(Stored items)
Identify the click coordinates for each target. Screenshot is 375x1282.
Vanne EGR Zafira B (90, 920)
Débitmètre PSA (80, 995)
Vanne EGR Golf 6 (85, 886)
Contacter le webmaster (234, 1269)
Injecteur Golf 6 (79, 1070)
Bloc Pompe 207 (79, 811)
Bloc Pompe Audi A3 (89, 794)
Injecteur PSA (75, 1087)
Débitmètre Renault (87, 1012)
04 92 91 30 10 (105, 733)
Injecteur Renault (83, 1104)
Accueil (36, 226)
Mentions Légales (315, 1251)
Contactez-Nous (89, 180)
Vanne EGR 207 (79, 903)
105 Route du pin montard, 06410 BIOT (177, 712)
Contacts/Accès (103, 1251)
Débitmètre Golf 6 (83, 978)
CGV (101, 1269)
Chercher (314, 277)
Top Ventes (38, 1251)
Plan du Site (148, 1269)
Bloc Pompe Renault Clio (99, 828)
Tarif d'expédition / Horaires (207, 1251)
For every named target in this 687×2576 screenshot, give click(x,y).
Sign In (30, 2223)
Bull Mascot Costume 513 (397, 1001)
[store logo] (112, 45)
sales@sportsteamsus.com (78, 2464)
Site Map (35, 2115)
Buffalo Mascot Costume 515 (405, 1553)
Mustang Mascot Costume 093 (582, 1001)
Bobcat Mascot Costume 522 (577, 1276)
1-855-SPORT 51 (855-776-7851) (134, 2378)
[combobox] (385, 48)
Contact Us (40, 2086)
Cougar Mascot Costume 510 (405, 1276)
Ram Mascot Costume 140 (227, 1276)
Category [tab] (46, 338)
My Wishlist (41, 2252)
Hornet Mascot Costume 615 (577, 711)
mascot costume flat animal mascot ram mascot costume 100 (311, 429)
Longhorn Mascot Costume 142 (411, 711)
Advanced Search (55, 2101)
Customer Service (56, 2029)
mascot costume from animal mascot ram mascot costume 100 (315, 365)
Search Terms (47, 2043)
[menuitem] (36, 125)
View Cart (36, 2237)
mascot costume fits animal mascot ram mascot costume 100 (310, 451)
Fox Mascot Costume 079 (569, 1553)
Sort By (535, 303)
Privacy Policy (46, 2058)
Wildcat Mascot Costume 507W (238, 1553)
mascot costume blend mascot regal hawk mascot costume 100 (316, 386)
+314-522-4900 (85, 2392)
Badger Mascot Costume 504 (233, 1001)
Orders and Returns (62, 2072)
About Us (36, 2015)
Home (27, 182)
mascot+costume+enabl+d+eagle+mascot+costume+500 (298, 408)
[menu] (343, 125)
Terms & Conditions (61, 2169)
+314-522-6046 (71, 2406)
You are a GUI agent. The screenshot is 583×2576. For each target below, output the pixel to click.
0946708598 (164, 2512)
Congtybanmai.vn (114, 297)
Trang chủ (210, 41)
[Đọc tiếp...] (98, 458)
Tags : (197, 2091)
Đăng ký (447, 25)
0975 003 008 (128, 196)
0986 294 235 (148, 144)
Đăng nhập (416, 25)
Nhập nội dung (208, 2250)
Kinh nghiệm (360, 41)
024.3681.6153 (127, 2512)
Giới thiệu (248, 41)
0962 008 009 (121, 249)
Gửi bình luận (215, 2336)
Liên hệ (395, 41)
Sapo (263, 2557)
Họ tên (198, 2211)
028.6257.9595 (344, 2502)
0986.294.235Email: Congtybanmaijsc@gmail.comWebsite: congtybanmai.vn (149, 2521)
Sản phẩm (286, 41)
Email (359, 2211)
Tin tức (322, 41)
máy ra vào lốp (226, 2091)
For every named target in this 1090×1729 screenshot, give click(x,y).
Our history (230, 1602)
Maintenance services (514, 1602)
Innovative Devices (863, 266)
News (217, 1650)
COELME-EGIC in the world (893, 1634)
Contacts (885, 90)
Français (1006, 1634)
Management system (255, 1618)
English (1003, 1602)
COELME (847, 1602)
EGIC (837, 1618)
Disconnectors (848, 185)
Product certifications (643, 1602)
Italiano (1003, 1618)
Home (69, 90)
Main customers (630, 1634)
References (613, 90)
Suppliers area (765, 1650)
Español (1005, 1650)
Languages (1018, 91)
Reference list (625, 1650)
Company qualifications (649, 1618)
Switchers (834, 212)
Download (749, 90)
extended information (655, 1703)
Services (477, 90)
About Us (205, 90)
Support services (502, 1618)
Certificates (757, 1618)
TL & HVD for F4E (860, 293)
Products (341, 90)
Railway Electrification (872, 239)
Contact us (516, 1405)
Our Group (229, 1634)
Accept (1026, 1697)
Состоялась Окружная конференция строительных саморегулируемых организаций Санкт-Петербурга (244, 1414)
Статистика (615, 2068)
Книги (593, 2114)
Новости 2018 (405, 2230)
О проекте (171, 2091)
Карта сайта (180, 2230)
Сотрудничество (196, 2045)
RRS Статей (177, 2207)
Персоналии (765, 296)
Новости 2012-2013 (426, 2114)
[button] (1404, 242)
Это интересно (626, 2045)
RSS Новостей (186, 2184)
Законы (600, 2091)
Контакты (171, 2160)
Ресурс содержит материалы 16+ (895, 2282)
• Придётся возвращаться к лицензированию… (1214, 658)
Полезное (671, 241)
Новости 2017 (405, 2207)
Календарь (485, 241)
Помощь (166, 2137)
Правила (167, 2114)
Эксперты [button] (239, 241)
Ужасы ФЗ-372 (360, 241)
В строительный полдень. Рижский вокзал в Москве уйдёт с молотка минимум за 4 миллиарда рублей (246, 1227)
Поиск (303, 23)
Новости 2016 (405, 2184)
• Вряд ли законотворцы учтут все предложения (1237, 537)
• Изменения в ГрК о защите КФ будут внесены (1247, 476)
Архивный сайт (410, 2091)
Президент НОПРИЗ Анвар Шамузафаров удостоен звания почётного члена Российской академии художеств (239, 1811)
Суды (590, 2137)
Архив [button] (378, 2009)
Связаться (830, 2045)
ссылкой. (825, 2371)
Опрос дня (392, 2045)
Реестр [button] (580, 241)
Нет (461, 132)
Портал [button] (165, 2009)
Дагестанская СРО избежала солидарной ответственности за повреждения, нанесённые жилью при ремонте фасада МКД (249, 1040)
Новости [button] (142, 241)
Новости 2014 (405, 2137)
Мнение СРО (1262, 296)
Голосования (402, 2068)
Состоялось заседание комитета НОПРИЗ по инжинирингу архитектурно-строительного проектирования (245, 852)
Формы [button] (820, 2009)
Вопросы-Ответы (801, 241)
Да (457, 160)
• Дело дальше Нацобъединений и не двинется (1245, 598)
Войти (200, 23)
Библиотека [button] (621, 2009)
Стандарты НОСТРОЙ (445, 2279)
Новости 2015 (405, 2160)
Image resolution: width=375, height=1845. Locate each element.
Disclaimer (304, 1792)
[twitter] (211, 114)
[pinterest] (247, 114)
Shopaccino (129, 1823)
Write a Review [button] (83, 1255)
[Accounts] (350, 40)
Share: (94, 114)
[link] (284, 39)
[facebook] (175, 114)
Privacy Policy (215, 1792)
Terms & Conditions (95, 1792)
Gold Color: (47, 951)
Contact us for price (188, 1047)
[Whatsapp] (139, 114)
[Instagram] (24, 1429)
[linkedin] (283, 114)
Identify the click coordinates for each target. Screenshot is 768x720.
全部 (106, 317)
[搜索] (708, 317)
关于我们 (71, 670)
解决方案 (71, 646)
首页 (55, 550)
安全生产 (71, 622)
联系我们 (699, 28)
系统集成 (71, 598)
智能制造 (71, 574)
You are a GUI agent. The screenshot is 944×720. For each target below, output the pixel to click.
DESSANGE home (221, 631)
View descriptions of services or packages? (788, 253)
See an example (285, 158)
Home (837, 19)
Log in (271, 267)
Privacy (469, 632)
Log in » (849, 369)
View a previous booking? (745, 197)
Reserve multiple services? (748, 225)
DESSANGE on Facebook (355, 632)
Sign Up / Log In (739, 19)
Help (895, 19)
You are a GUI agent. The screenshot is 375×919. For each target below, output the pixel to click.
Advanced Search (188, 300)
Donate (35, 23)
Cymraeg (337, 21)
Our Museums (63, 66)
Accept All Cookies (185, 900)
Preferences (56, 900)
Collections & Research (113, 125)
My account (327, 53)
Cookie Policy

_TASK DIRECTIONS_
Set down, exactly as they stand above, the lines starting with the line with "Contactez-Nous (89, 180)" and going on through the line with "mascot costume blend", and no others.

_THE ANSWER_
Contactez-Nous (89, 180)
Vanne EGR 207 (79, 903)
105 Route du pin montard, 06410 BIOT (177, 712)
Contacts/Accès (103, 1251)
Débitmètre Golf 6 (83, 978)
CGV (101, 1269)
Chercher (314, 277)
Top Ventes (38, 1251)
Plan du Site (148, 1269)
Bloc Pompe Renault Clio (99, 828)
Tarif d'expédition / Horaires (207, 1251)
For every named target in this 687×2576 screenshot, give click(x,y).
Sign In (30, 2223)
Bull Mascot Costume 513 (397, 1001)
[store logo] (112, 45)
sales@sportsteamsus.com (78, 2464)
Site Map (35, 2115)
Buffalo Mascot Costume 515 (405, 1553)
Mustang Mascot Costume 093 (582, 1001)
Bobcat Mascot Costume 522 (577, 1276)
1-855-SPORT 51 (855-776-7851) (134, 2378)
[combobox] (385, 48)
Contact Us (40, 2086)
Cougar Mascot Costume 510 (405, 1276)
Ram Mascot Costume 140 (227, 1276)
Category [tab] (46, 338)
My Wishlist (41, 2252)
Hornet Mascot Costume 615 (577, 711)
mascot costume flat animal mascot ram mascot costume 100 (311, 429)
Longhorn Mascot Costume 142 (411, 711)
Advanced Search (55, 2101)
Customer Service (56, 2029)
mascot costume from animal mascot ram mascot costume 100 (315, 365)
Search Terms (47, 2043)
[menuitem] (36, 125)
View Cart (36, 2237)
mascot costume fits animal mascot ram mascot costume 100 (310, 451)
Fox Mascot Costume 079 (569, 1553)
Sort By (535, 303)
Privacy Policy (46, 2058)
Wildcat Mascot Costume 507W (238, 1553)
mascot costume blend mascot regal hawk mascot costume 100 (316, 386)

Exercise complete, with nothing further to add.